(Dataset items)

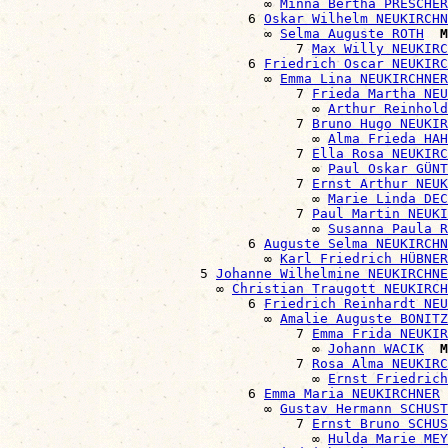
                                ∞ 
Minna Bertha PRESCHER
                              6 
Oskar Wilhelm NEUKIRCHN
                                ∞ 
Selma Auguste ROTH
M
                                    7 
Max Willy NEUKIRC
                              6 
Friedrich Oscar NEUKIRC
                                ∞ 
Emma Lina NEUKIRCHNER
                                    7 
Frieda Martha NEU
                                      ∞ 
Arthur Reinhold
                                    7 
Bruno Hugo NEUKIR
                                      ∞ 
Alma Frieda HAH
                                    7 
Ella Rosa NEUKIRC
                                      ∞ 
Paul Oskar GÜNT
                                    7 
Ernst Arthur NEUK
                                      ∞ 
Marie Linda DEC
                                    7 
Paul Martin NEUKI
                                      ∞ 
Susanna Paula R
                              6 
Auguste Selma NEUKIRCHN
                                ∞ 
Karl Friedrich HÜBNER
                        5 
Johanne Wilhelmine NEUKIRCHNE
                          ∞ 
Christian Traugott NEUKIRCH
                              6 
Friedrich Reinhardt NEU
                                ∞ 
Amalie Auguste BONITZ
                                    7 
Emma Frida NEUKIR
                                      ∞ 
Johann WACIK
M
                                    7 
Rosa Alma NEUKIRC
                                      ∞ 
Ernst Friedrich
                              6 
Emma Maria NEUKIRCHNER
                                ∞ 
Gustav Hermann SCHUST
                                    7 
Ernst Bruno SCHUS
                                      ∞ 
Hulda Marie MEY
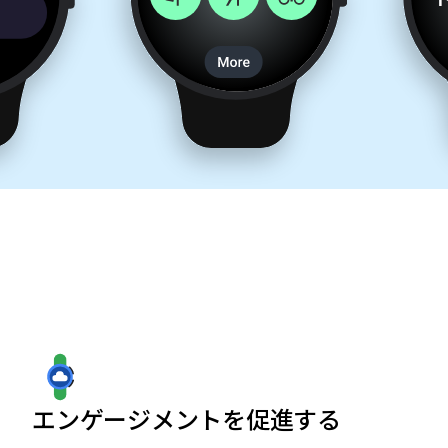
エンゲージメントを促進する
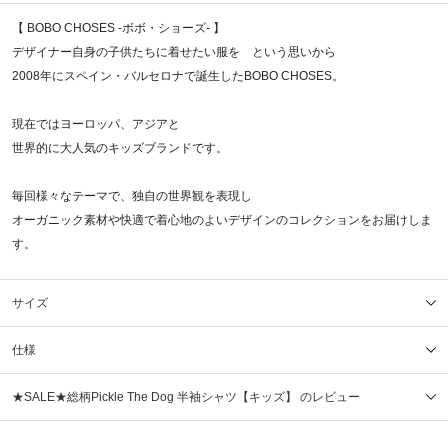
【 BOBO CHOSES -ボボ・ショーズ- 】
デザイナー自身の子供たちに着せたい服を という思いから
2008年にスペイン・バルセロナで誕生したBOBO CHOSES。
現在ではヨーロッパ、アジアと
世界的に大人気のキッズブランドです。
毎回様々なテーマで、独自の世界観を表現し
オーガニック素材や快適で着心地のよいデザインのコレクションをお届けしま
す。
サイズ
仕様
★SALE★総柄Pickle The Dog 半袖シャツ【キッズ】 のレビュー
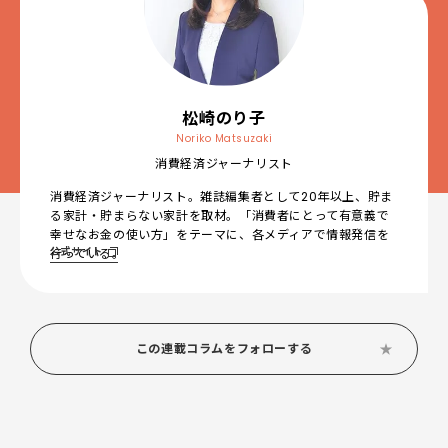
松崎のり子
Noriko Matsuzaki
消費経済ジャーナリスト
消費経済ジャーナリスト。雑誌編集者として20年以上、貯ま
る家計・貯まらない家計を取材。「消費者にとって有意義で
幸せなお金の使い方」をテーマに、各メディアで情報発信を
公式サイト
行っている。
この連載コラムをフォローする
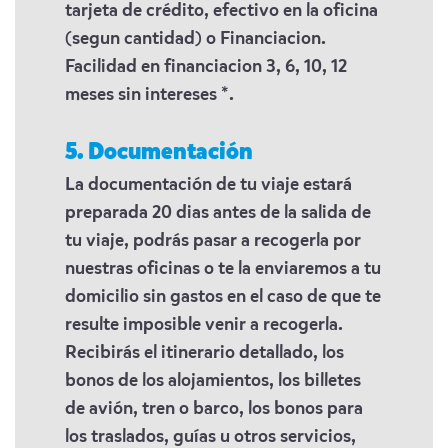
tarjeta de crédito, efectivo en la oficina
(segun cantidad) o Financiacion.
Facilidad en financiacion 3, 6, 10, 12
meses sin intereses *.
5. Documentación
La documentación de tu viaje estará
preparada 20 dias antes de la salida de
tu viaje, podrás pasar a recogerla por
nuestras oficinas o te la enviaremos a tu
domicilio sin gastos en el caso de que te
resulte imposible venir a recogerla.
Recibirás el itinerario detallado, los
bonos de los alojamientos, los billetes
de avión, tren o barco, los bonos para
los traslados, guías u otros servicios,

REQUIREMENT: Would you write out all of the data exactly as it stands, without the pictures?

EXPECTED ANSWER:
                                ∞ 
Minna Bertha PRESCHER
                              6 
Oskar Wilhelm NEUKIRCHN
                                ∞ 
Selma Auguste ROTH
M
                                    7 
Max Willy NEUKIRC
                              6 
Friedrich Oscar NEUKIRC
                                ∞ 
Emma Lina NEUKIRCHNER
                                    7 
Frieda Martha NEU
                                      ∞ 
Arthur Reinhold
                                    7 
Bruno Hugo NEUKIR
                                      ∞ 
Alma Frieda HAH
                                    7 
Ella Rosa NEUKIRC
                                      ∞ 
Paul Oskar GÜNT
                                    7 
Ernst Arthur NEUK
                                      ∞ 
Marie Linda DEC
                                    7 
Paul Martin NEUKI
                                      ∞ 
Susanna Paula R
                              6 
Auguste Selma NEUKIRCHN
                                ∞ 
Karl Friedrich HÜBNER
                        5 
Johanne Wilhelmine NEUKIRCHNE
                          ∞ 
Christian Traugott NEUKIRCH
                              6 
Friedrich Reinhardt NEU
                                ∞ 
Amalie Auguste BONITZ
                                    7 
Emma Frida NEUKIR
                                      ∞ 
Johann WACIK
M
                                    7 
Rosa Alma NEUKIRC
                                      ∞ 
Ernst Friedrich
                              6 
Emma Maria NEUKIRCHNER
                                ∞ 
Gustav Hermann SCHUST
                                    7 
Ernst Bruno SCHUS
                                      ∞ 
Hulda Marie MEY
エンゲージメントを促進する
【 BOBO CHOSES -ボボ・ショーズ- 】
デザイナー自身の子供たちに着せたい服を という思いから
2008年にスペイン・バルセロナで誕生したBOBO CHOSES。
現在ではヨーロッパ、アジアと
世界的に大人気のキッズブランドです。
毎回様々なテーマで、独自の世界観を表現し
オーガニック素材や快適で着心地のよいデザインのコレクションをお届けしま
す。
サイズ
仕様
★SALE★総柄Pickle The Dog 半袖シャツ【キッズ】 のレビュー
松崎のり子
Noriko Matsuzaki
消費経済ジャーナリスト
消費経済ジャーナリスト。雑誌編集者として20年以上、貯ま
る家計・貯まらない家計を取材。「消費者にとって有意義で
幸せなお金の使い方」をテーマに、各メディアで情報発信を
公式サイト
行っている。
この連載コラムをフォローする
tarjeta de crédito, efectivo en la oficina
(segun cantidad) o Financiacion.
Facilidad en financiacion 3, 6, 10, 12
meses sin intereses *.
5. Documentación
La documentación de tu viaje estará
preparada 20 dias antes de la salida de
tu viaje, podrás pasar a recogerla por
nuestras oficinas o te la enviaremos a tu
domicilio sin gastos en el caso de que te
resulte imposible venir a recogerla.
Recibirás el itinerario detallado, los
bonos de los alojamientos, los billetes
de avión, tren o barco, los bonos para
los traslados, guías u otros servicios,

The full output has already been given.